Greg,
I already tried various BLOCK sizes. You only get far longer read times when reading single bytes. The effect of that already vanishes with 256 bytes. No need to go as high as you suggest. Durations vary vastly anyway and also take longer with larger block sizes, so there are other things having a greater effect.
I got 28s to 96s for the same 1GB file with VFPs FOPEN/FREAD/FCLOSE and that's all timings gathered after rebooting and reading the file for the first time.
Using FSO I got 105-131s. So I didn't get as large a factor as Mike. In C++ I got about 20s using ifstream, C# got similar times as C++ using binaryreader.

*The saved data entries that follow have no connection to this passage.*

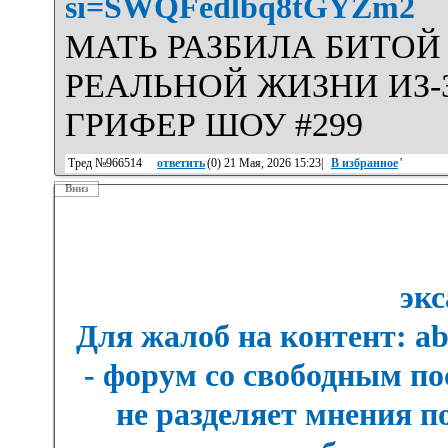
si=SWQFedlbq8tGYZm2
МАТЬ РАЗБИЛА БИТО
РЕАЛЬНОЙ ЖИЗНИ ИЗ-
ГРИФЕР ШОУ #299
Тред №966514
ответить
(
0
) 21 Мая, 2026 15:23|
В избранное
'
Вниз
экс
Для жалоб на контент: a
- форум со свободным п
не разделяет мнения п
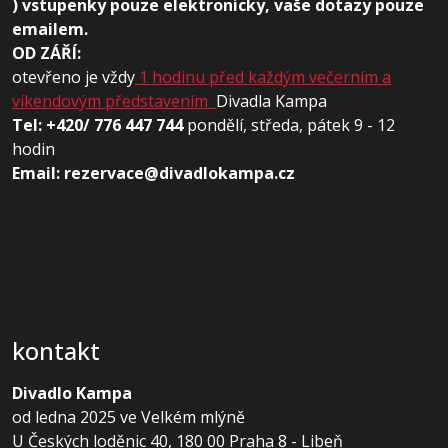
) vstupenky pouze elektronicky, vaše dotazy pouze
emailem.
OD ZÁŘÍ:
otevřeno je vždy
1 hodinu před každým večerním a
víkendovým představením
Divadla Kampa
Tel: +420/ 776 447 744
pondělí, středa, pátek 9 - 12
hodin
Email: rezervace@divadlokampa.cz
kontakt
Divadlo Kampa
od ledna 2025 ve Velkém mlýně
U Českých loděnic 40, 180 00 Praha 8 - Libeň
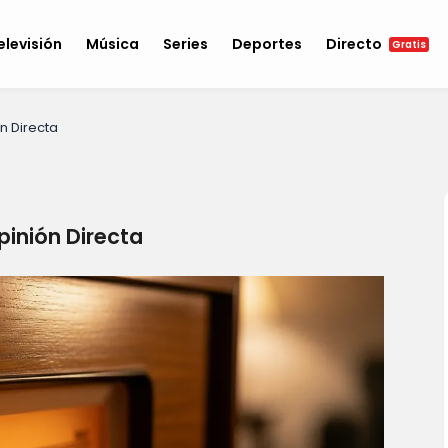
elevisión
Música
Series
Deportes
Directo
Gratis
n Directa
pinión Directa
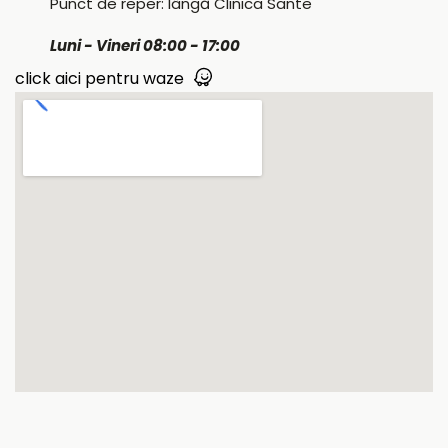
Punct de reper: lângă Clinica Sante
Luni - Vineri 08:00 - 17:00
click aici pentru waze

Secondary reads go as fast as 10s, but profit from caching mechanisms in both software and hardware, that's not interesting, as the later usage for dedupllication is reading every file for the first time.
You can do your own experiments, oibviously. If you want to find out the influence of block size, you have to do a lot of tests not confusing cache gains from gains by block size. One thing is for sure, though, only very small block sizes have a negative effect as already said.
I did reboot for each test and waited for a cloud service log in that usually is the last thing popping up when I restart, so the system is quite idle at that time. That way of testing is quite time consuming, but worth it. It's astonishing, but different programming languages file operations implementations get different results. I had the record first read performance of ~16.5s from C++ ifstream and 17.9s from C# Binaryreader, so that's still about twice as fast as VFPs FREAD, FSO is clearly the worst.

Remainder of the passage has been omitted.